L'APECA fait rapport sur la prestation des services dans les deux LO dans son bilan annuel à l'AFPC. Le sondage sur les services à la clientèle de l’Agence comprend des questions sur les langues officielles.

La Direction générale des ressources humaines a produit une trousse d'information pour les bureaux qui offrent un service bilingue. Cette trousse contient des références et des informations importantes quant au service dans les deux LO.

En vue d’améliorer son service à la clientèle, l’APECA a fait en sorte que les services de messagerie vocale soient bilingues.

B

Sous-­total : 

C

Langue de travail - Partie V (25 %)

a) Politique sur la langue de travail et surveillance bilingue adéquate (12,5 %)

La politique « Langue de travail à l'APECA - Droits et responsabilités » précise les droits et les obligations liés à l'obtention de services personnels et centraux, aux instruments de travail et systèmes informatiques, à la supervision, à la langue des réunions, à la formation et au perfectionnement, ainsi qu'aux communications internes. Il existe aussi une procédure pour le dépôt de plaintes relatives à la langue de travail.

La formation linguistique est mise en évidence dans les plans  d’apprentissage des employés et dans les ententes d'évaluation de rendement. Les employés qui suivent avec succès une formation linguistique reçoivent une lettre de félicitations et un certificat signés par la présidente et le champion des langues officielles de l’Agence. Les mercredis en français à l’APECA constituent un mécanisme de sensibilisation à  tous les volets de la Loi sur les langues officielles et plus particulièrement  encouragent les employés à maintenir leurs compétences linguistiques.
Au total, 97 % des cadres titulaires de postes bilingues sont bilingues, alors que 95 % des superviseurs en région bilingue satisfont aux exigences de leur poste respectif. (Source : SIPC, 31 mars 2007)

B

b) Utilisation de chaque langue officielle au travail (12,5  %)

Tel que prévu dans son plan d’action, l’Agence de promotion économique donne aux deux ans des présentations concernant la Loi. Une importante partie de ces présentations porte, entre autres, sur la partie V.

Le Comité de direction a adopté une pratique pour favoriser l'emploi de la langue de la minorité, selon laquelle au moins un point figurant à l'ordre du jour de chaque réunion du Comité doit être présenté en français (y compris toute documentation à l'appui) et toute discussion subséquente doit être menée en français.

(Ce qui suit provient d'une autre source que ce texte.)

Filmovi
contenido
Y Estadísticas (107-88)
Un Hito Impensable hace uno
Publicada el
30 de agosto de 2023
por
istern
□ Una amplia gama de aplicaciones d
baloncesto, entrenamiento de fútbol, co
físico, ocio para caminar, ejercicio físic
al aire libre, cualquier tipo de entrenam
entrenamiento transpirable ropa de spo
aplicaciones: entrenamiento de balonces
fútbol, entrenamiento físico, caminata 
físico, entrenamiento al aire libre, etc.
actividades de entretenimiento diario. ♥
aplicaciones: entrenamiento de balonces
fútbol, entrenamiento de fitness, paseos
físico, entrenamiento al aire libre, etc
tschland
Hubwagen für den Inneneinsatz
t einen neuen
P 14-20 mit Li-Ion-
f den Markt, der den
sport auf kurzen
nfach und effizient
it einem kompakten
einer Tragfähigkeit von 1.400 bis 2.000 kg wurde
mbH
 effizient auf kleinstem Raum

Les mercredis en français initialement prévus au Nouveau-Brunswick ont été étendus à l’ensemble de l’Agence. Ainsi, le personnel est encouragé à parler français au travail. Cette initiative est soutenue par l’envoi hebdomadaire d’un courriel qui rappelle l’activité et qui comprend également de l’information sur le Programme des langues officielles.

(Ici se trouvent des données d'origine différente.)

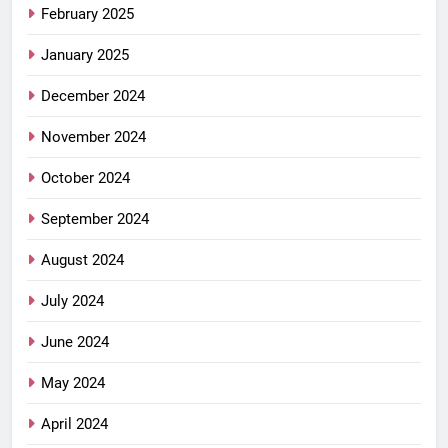
February 2025
January 2025
December 2024
November 2024
October 2024
September 2024
August 2024
July 2024
June 2024
May 2024
April 2024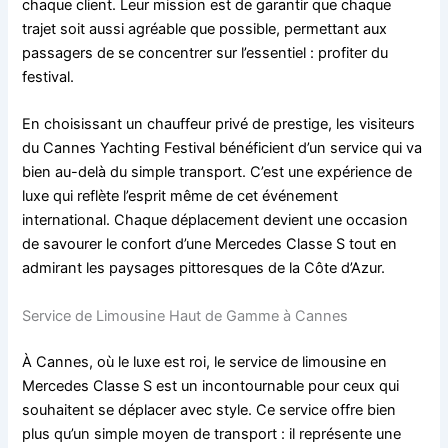
chaque client. Leur mission est de garantir que chaque
trajet soit aussi agréable que possible, permettant aux
passagers de se concentrer sur l’essentiel : profiter du
festival.
En choisissant un chauffeur privé de prestige, les visiteurs
du Cannes Yachting Festival bénéficient d’un service qui va
bien au-delà du simple transport. C’est une expérience de
luxe qui reflète l’esprit même de cet événement
international. Chaque déplacement devient une occasion
de savourer le confort d’une Mercedes Classe S tout en
admirant les paysages pittoresques de la Côte d’Azur.
Service de Limousine Haut de Gamme à Cannes
À Cannes, où le luxe est roi, le service de limousine en
Mercedes Classe S est un incontournable pour ceux qui
souhaitent se déplacer avec style. Ce service offre bien
plus qu’un simple moyen de transport : il représente une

L'institution utilise les plaintes reçues et les résultats du sondage de la fonction publique comme mesure de contrôle pour l'application de la Politique sur la langue de travail.

Le sondage effectué par Statistique Canada pour le compte du Commissariat a établi que 84 % de l'ensemble des répondants francophones de la région de la capitale nationale (RCN), du Nouveau-Brunswick et des régions bilingues de l'Ontario étaient « entièrement d'accord » ou « plutôt d'accord » avec le régime de la langue de travail.

B

Sous­-total : 

B

Participation équitable - Partie VI (10 %)

a) Pourcentage de participation francophone dans l’ensemble du Canada (5 %)

Ministères

Dans l'ensemble du Canada, l'effectif est composé à 33,2 % de francophones. (Source : SIPC, 31 mars 2007)

 

A

b) Pourcentage de participation anglophone au Québec (5 %)

L'APECA n’a pas d’employés au Québec.

S/O

Sous-­total : 

A

Développement des communautés de langue officielle en situation minoritaire et promotion de la dualité linguistique - Partie VII (25 %)

 

Éléments communs aux deux critères

L'APECA produit un plan d'action pour la mise en œuvre de l'article 41 de la Loi et un état des réalisations annuel. Les objectifs de l'article 41 sont intégrés aux documents ministériels de planification et de reddition de comptes. Pour 2007‑2008, l’APECA a aussi un plan opérationnel pour le développement des communautés. La Politique sur les LO de l'APECA indique que les ententes contractuelles avec le secteur public et le secteur privé doivent contenir des clauses relatives aux LO. Cette politique précise aussi les obligations des partis dans les ententes de contribution.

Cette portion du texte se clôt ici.